Well, that was the theory. But the Chancellor’s decision to max out on the Treasury’s credit card to pay for a cost-of-living rescue package didn’t prove universally popular with all MPs - including some Conservatives.
Rishi Sunak announces the measures
There was more than mild irritation at the fact that the Conservative government was doing a high-speed u-turn that might have impressed boy racers burning up the tarmac at a car park on a Friday night.
It wasn’t just the fact that the government was following in the footsteps of Labour by introducing a windfall tax - clumsily rebranded as “the temporary, targeted energy profits levy” - though that was bad enough.
It was the fact that the Conservatives were embarking on a spending spree that was anathema to the party’s core fiscal values of only spending what can you afford.
The hawkish MP for South Thanet Craig Mackinlay did not mince his words, saying “I’m disappointed, embarrassed and appalled that a Conservative Chancellor could come up with this tripe.” With friends like this…
The irony is that the Chancellor found he had a more friendly response on the opposition benches than on his own.
He tried to sugar the pill a little but the line had been crossed: rather like when the Liberal Democrats dropped their opposition to student fees, the Chancellor will be reminded constantly of his u-turn.
Labour duly put the boot in, as you would expect, with the Shadow Chancellor Rachel Reeves admonishing the government with a series of soundbites, accusing the Chancellor of announcing a “policy but he can’t dare say the words. It’s a policy that dare not speak its name.”
But the truth is Labour could have chosen to stay silent as disgruntled Conservative backbenchers vented over the mini budget package.
The Chancellor sought refuge from the verbal hand grenades coming at him from all directions by saying that it was a strength rather than a weakness to admit when things could have been done differently.
No-one really believed that especially given the timing of his announcement just a day after the publication of a highly critical report into the partygate saga.
KENT County Council is to have a new chief executive and we know who it will be already as there is not going to be an open recruitment process.
The job is going to be done by the current head of paid service, David Cockburn under a shake-up of the way the council is run.
KCC’s Conservative administration says the reorganisation of the senior executive team is needed now to help lead the council through a potentially challenging period.
There has not been been a chief executive for a decade after the role was scrapped by the former Conservative leader Paul Carter. The decision then was justified on cost-cutting grounds although that was rather undermined when it emerged that the last occupant of the job, Katherine Kerswell, received £420,000 in redundancy.
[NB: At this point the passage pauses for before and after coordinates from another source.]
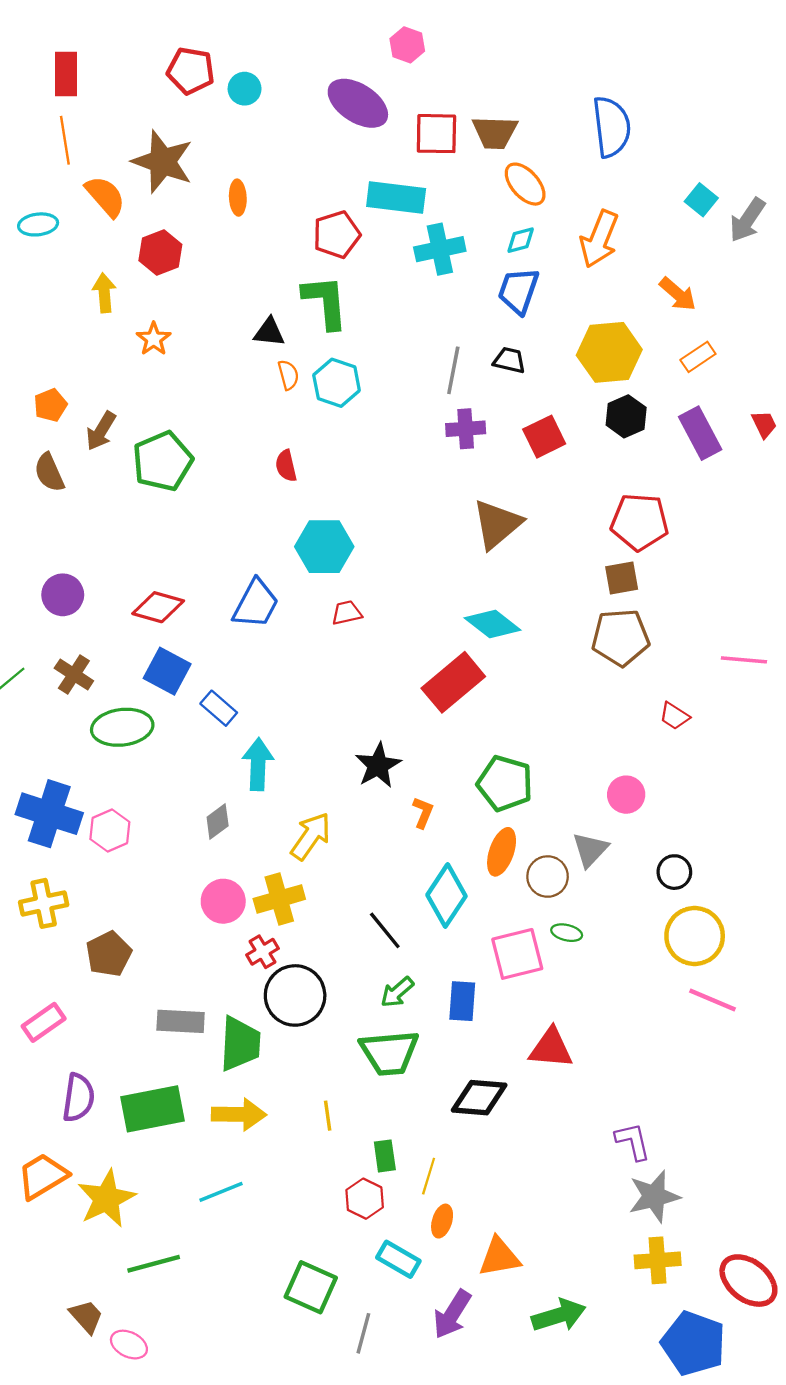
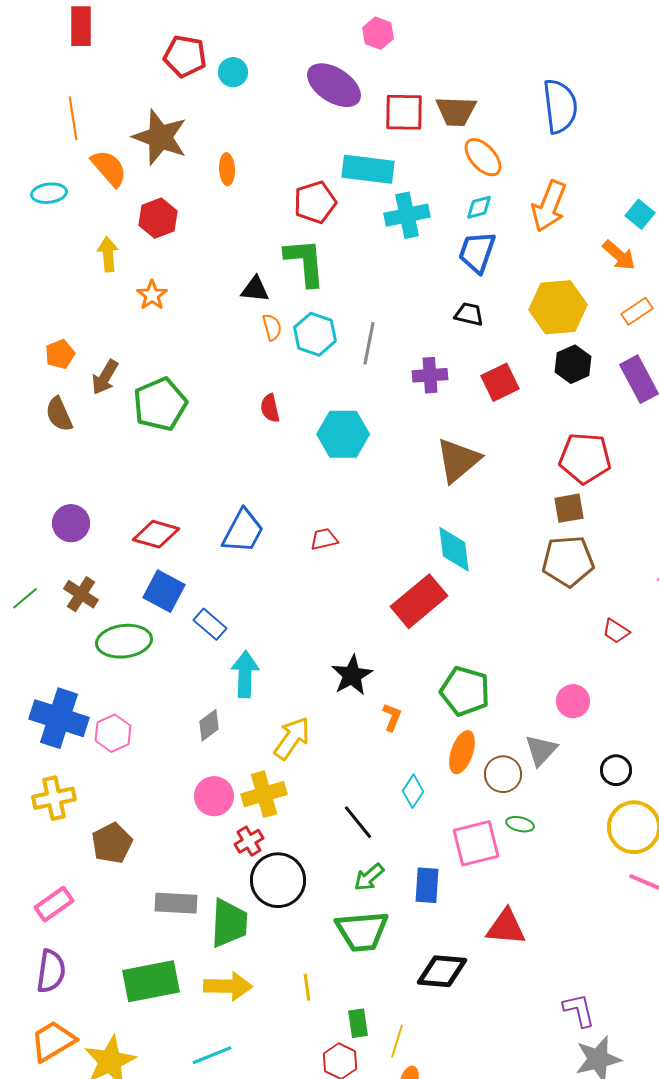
red rectangle: (66, 74) -> (81, 26), moved
cyan square: (701, 200) -> (640, 214), moved
gray line: (453, 370) -> (369, 343), moved
cyan hexagon: (324, 547) -> (343, 434), moved
cyan diamond: (493, 624) -> (454, 549), turned 45
cyan diamond: (447, 896) -> (413, 791), size x0.6
purple semicircle: (78, 1098) -> (51, 971), moved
There has been some mild criticism over the decision not to have an open recruitment process, with the opposition Labour group and the Green party arguing it would have been better to trawl the pool of executive talent to see who else might fit the job.
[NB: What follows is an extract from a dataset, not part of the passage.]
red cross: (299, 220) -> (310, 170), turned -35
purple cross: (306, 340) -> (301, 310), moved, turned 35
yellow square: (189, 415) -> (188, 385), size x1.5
Labour group leader Dr Lauren Sullivan said that there should have been an open process. Describing it as “a hugely significant and new role” KCC ought to have been prepared to see what other talent was out there.
"For supposedly talented political operators, the failure to see how this would play out in the wider world was shocking..."
THE lurid details of the antics at a string of 'social gatherings' at Downing Street were laid bare in Sue Gray's damning report this week.
A fight, someone vomiting and red wine spilled while grown adults played on a child's slide: it all had the hallmarks of a party thrown by a teenager whose parents had gone away.
It was hardly a surprise to learn the bulk of the events or social gatherings that the report examined transgressed the rules that had taken shape in the very office where staff binged on beer and gin and partied until the small hours.
For supposedly talented political operators, the failure to see how this would play out in the wider world was shocking. The sense that they saw themselves as invincible must have been strong. If not wildly over-exagerated.